ANTHC launches first in-state lab for cervical cancer screening

Dr. James Tiesinga (left) and molecular scientist Dr. Shannon Albright (right) of ANTHC’s lab demonstrate how to operate their new Roche 5800 analyzer, which tests samples for HPV. (Photo courtesy of ANTHC)

The Alaska Native Tribal Health Consortium started a new program in May to test for human papillomavirus, or HPV, in its own lab. HPV, when untreated, causes 95% of all cervical cancers. But if caught early, infections can be easily treated in most cases. 

Dr. James Tiesinga, medical director for the lab, said HPV testing in Alaska used to require sending samples out of state. He said in-state testing will be especially meaningful for Alaskans living in remote areas. 

“If we can get these results back to the provider in those communities before the woman returns to her village, all the better, because then we can schedule the appropriate follow up, maybe in some circumstances, even perform the requisite follow up before the woman has returned back to her village,” Tiesinga said.

Rates of cervical cancer have gone down over the past few decades but screening rates in Alaska are lower than the national average. In the US, it’s recommended that women aged 21-65 get cervical cancer screenings at least every three years. Alaska Native and American Indian women have the highest rate of cancer from HPV and are twice as likely to die from it. 

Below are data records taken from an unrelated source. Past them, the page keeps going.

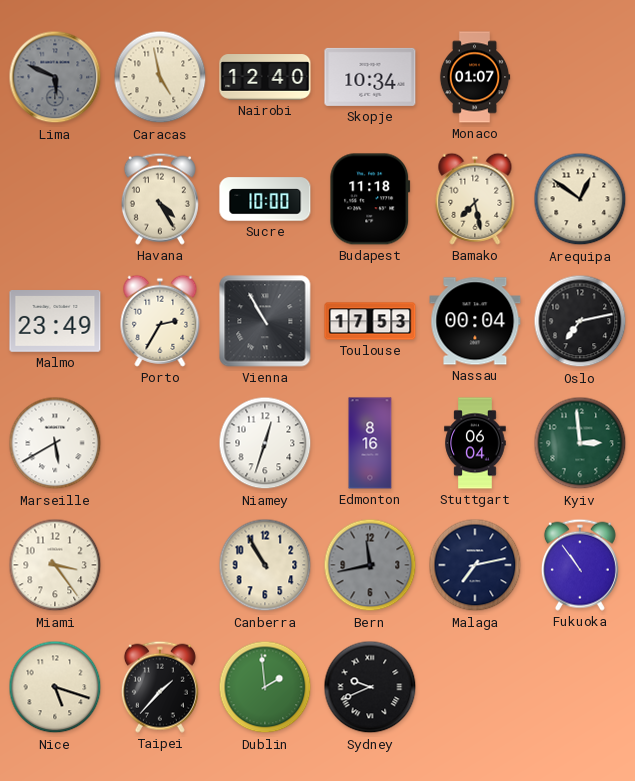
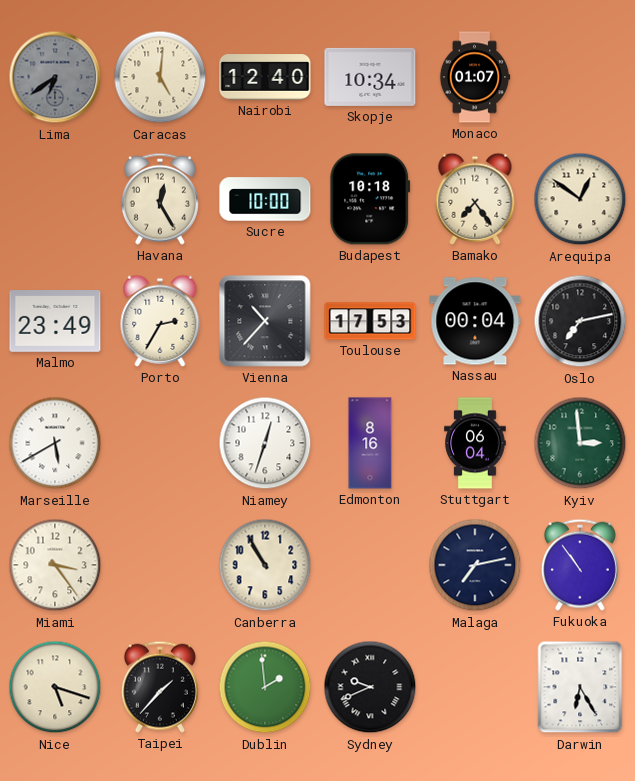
Lima: 5:49 -> 6:39
Caracas: 4:58 -> 5:01
Havana: 4:25 -> 12:25
Budapest: 11:18 -> 10:18
Bamako: 7:28 -> 7:24
Vienna: 10:55 -> 10:37
Bern: 11:43 -> none
Darwin: none -> 6:25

This type of HPV test is relatively new; the FDA approved it in April 2020. Tiesinga said the most promising part of the new program is that women will eventually be able to collect their own samples. Self-collecting for the test was approved by the FDA in May. 

Lab director Dr. James Tiesinga demonstrates the new HPV lab testing technology. (Photo courtesy of ANTHC)

Tiesinga said he hopes people can self-collect in the state within the next six months and that could reduce cervical cancer rates.

“I believe we’re going to see those high rates of cervical cancer and deaths from cervical cancer start to drop as women now in even the most remote areas are able to self collect and send those samples in as often as they need to,” Tiesinga said.

Tiesinga said the lab is now accepting samples from all tribal partners in Alaska and can process them in 24-48 hours. Tiesinga said the Alaska Native Tribal Health Consortium has one of the first labs in the country to offer this type of HPV test in-house and is the only one to serve a primarily Alaska Native and American Indian population.